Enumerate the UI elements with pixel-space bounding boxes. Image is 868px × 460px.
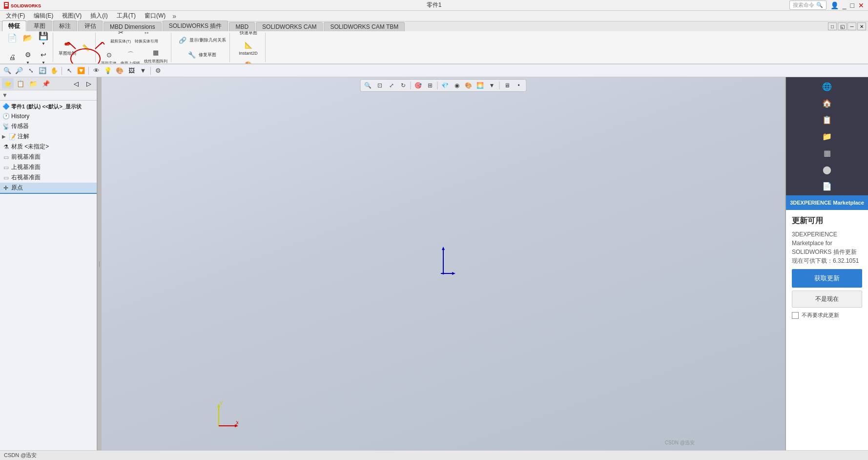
toolbar-quick-sketch-btn[interactable]: ⚡ 快速草图	[238, 31, 259, 37]
ribbon-window-btn1[interactable]: □	[828, 22, 837, 30]
sec-zoom-btn[interactable]: 🔎	[14, 65, 24, 76]
tab-mbd-dimensions[interactable]: MBD Dimensions	[103, 22, 162, 31]
vp-section-btn[interactable]: ⊞	[425, 81, 435, 90]
toolbar-repair-sketch-btn[interactable]: 🔧 修复草图	[185, 48, 218, 62]
toolbar-new-btn[interactable]: 📄	[5, 31, 20, 45]
vp-rotate-btn[interactable]: ↻	[398, 81, 409, 90]
toolbar-surface-offset-btn[interactable]: ⌒ 曲面上偏移	[119, 48, 142, 64]
vp-hide-show-btn[interactable]: 🎨	[463, 81, 474, 90]
tab-solidworks-plugins[interactable]: SOLIDWORKS 插件	[163, 21, 228, 31]
rp-grid-icon[interactable]: ▦	[818, 146, 836, 160]
toolbar-convert-btn[interactable]: ↔ 转换实体引用	[133, 31, 160, 45]
vp-viewport-btn[interactable]: 🖥	[502, 81, 513, 90]
tab-solidworks-cam-tbm[interactable]: SOLIDWORKS CAM TBM	[324, 22, 405, 31]
vp-scene-btn[interactable]: 🌅	[475, 81, 486, 90]
settings-dropdown[interactable]: ▼	[26, 61, 30, 64]
undo-dropdown[interactable]: ▼	[41, 61, 45, 64]
vp-more-btn[interactable]: •	[514, 81, 524, 90]
vp-display-style-btn[interactable]: ◉	[452, 81, 462, 90]
rp-no-remind-checkbox[interactable]	[792, 312, 799, 319]
toolbar-sketch-btn[interactable]: ✏ 草图绘制	[57, 38, 78, 58]
restore-btn[interactable]: □	[850, 1, 854, 9]
ribbon-window-btn3[interactable]: ─	[847, 22, 856, 30]
tree-item-origin[interactable]: ✛ 原点	[0, 183, 97, 194]
toolbar-print-btn[interactable]: 🖨	[5, 50, 20, 64]
vp-standard-views-btn[interactable]: 🎯	[413, 81, 424, 90]
rp-folder-icon[interactable]: 📁	[818, 129, 836, 144]
ribbon-window-close[interactable]: ✕	[857, 22, 866, 30]
menu-item-tools[interactable]: 工具(T)	[113, 11, 140, 21]
toolbar-open-btn[interactable]: 📂	[21, 31, 35, 45]
ft-tab-prev[interactable]: ◁	[70, 78, 82, 89]
sec-pan-btn[interactable]: ✋	[49, 65, 60, 76]
rp-get-update-btn[interactable]: 获取更新	[792, 269, 862, 288]
tab-evaluate[interactable]: 评估	[78, 21, 103, 31]
toolbar-settings-btn[interactable]: ⚙ ▼	[21, 48, 35, 64]
tree-item-sensors[interactable]: 📡 传感器	[0, 121, 97, 131]
ft-tab-properties[interactable]: 📋	[15, 78, 26, 89]
search-box[interactable]: 搜索命令 🔍	[789, 0, 827, 10]
vp-fit-all-btn[interactable]: ⤢	[386, 81, 397, 90]
ft-tab-config[interactable]: 📁	[27, 78, 39, 89]
user-icon[interactable]: 👤	[830, 1, 839, 9]
tab-mbd[interactable]: MBD	[229, 22, 255, 31]
sec-scene-btn[interactable]: 🖼	[126, 65, 137, 76]
vp-search-btn[interactable]: 🔍	[363, 81, 373, 90]
tree-item-front-plane[interactable]: ▭ 前视基准面	[0, 152, 97, 162]
rp-globe-icon[interactable]: 🌐	[818, 79, 836, 94]
pattern-dropdown[interactable]: ▼	[154, 64, 158, 65]
toolbar-undo-btn[interactable]: ↩ ▼	[36, 48, 51, 64]
tree-item-right-plane[interactable]: ▭ 右视基准面	[0, 172, 97, 183]
sec-filter-btn[interactable]: 🔽	[76, 65, 86, 76]
panel-collapse-handle[interactable]: │	[98, 77, 102, 450]
rp-doc-icon[interactable]: 📄	[818, 179, 836, 193]
tree-item-top-plane[interactable]: ▭ 上视基准面	[0, 162, 97, 172]
sec-search-btn[interactable]: 🔍	[2, 65, 13, 76]
ribbon-window-btn2[interactable]: ◱	[838, 22, 847, 30]
vp-view-orient-btn[interactable]: 💎	[440, 81, 451, 90]
toolbar-show-relations-btn[interactable]: 🔗 显示/删除几何关系	[175, 33, 227, 47]
vp-zoom-area-btn[interactable]: ⊡	[374, 81, 385, 90]
menu-expand-icon[interactable]: »	[172, 12, 176, 20]
ft-tab-features[interactable]: ⭐	[2, 78, 14, 89]
toolbar-instant2d-btn[interactable]: 📐 Instant2D	[237, 38, 259, 57]
rp-not-now-btn[interactable]: 不是现在	[792, 291, 862, 308]
menu-item-window[interactable]: 窗口(W)	[141, 11, 169, 21]
toolbar-color-sketch-btn[interactable]: 🎨 上色草图轮廓	[234, 58, 263, 64]
ft-tab-next[interactable]: ▷	[83, 78, 95, 89]
menu-item-insert[interactable]: 插入(I)	[86, 11, 111, 21]
sec-view-btn[interactable]: 👁	[91, 65, 102, 76]
rp-sphere-icon[interactable]: ⬤	[818, 162, 836, 177]
sec-rotate-btn[interactable]: 🔄	[37, 65, 48, 76]
sec-camera-dropdown[interactable]: ▼	[138, 65, 148, 76]
vp-scene-dropdown[interactable]: ▼	[487, 81, 497, 90]
tab-sketch[interactable]: 草图	[27, 21, 52, 31]
tab-annotation[interactable]: 标注	[53, 21, 77, 31]
toolbar-save-btn[interactable]: 💾 ▼	[36, 31, 51, 47]
sec-appearance-btn[interactable]: 🎨	[114, 65, 125, 76]
toolbar-smart-dimension-btn[interactable]: 📏	[79, 41, 93, 54]
close-btn[interactable]: ✕	[858, 1, 864, 9]
tree-root-item[interactable]: 🔷 零件1 (默认) <<默认>_显示状	[0, 102, 97, 111]
save-dropdown[interactable]: ▼	[41, 42, 45, 46]
menu-item-edit[interactable]: 编辑(E)	[30, 11, 57, 21]
minimize-btn[interactable]: _	[843, 1, 847, 9]
rp-home-icon[interactable]: 🏠	[818, 96, 836, 110]
tab-solidworks-cam[interactable]: SOLIDWORKS CAM	[256, 22, 323, 31]
sec-display-btn[interactable]: 💡	[103, 65, 113, 76]
tab-features[interactable]: 特征	[2, 21, 26, 31]
tree-item-history[interactable]: 🕐 History	[0, 111, 97, 121]
toolbar-trim-btn[interactable]: ✂ 裁剪实体(T)	[109, 31, 132, 45]
toolbar-offset-btn[interactable]: ⊙ 等距实体	[100, 48, 118, 64]
sec-fit-btn[interactable]: ⤡	[25, 65, 36, 76]
sec-select-btn[interactable]: ↖	[64, 65, 75, 76]
rp-list-icon[interactable]: 📋	[818, 112, 836, 127]
annotations-expand-arrow[interactable]: ▶	[2, 134, 7, 139]
menu-item-file[interactable]: 文件(F)	[2, 11, 29, 21]
ft-tab-display[interactable]: 📌	[40, 78, 52, 89]
tree-item-material[interactable]: ⚗ 材质 <未指定>	[0, 142, 97, 152]
tree-item-annotations[interactable]: ▶ 📝 注解	[0, 131, 97, 142]
menu-item-view[interactable]: 视图(V)	[58, 11, 85, 21]
toolbar-pattern-btn[interactable]: ▦ 线性草图阵列 ▼	[143, 46, 169, 65]
sec-view-settings[interactable]: ⚙	[153, 65, 164, 76]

■ ■ ■ ■

TASK PROMPT: Scan the entries above for the word "undo" and collect each line holding it.

RESPONSE TO THE EXERCISE:
undo-dropdown[interactable]: ▼	[41, 61, 45, 64]
toolbar-undo-btn[interactable]: ↩ ▼	[36, 48, 51, 64]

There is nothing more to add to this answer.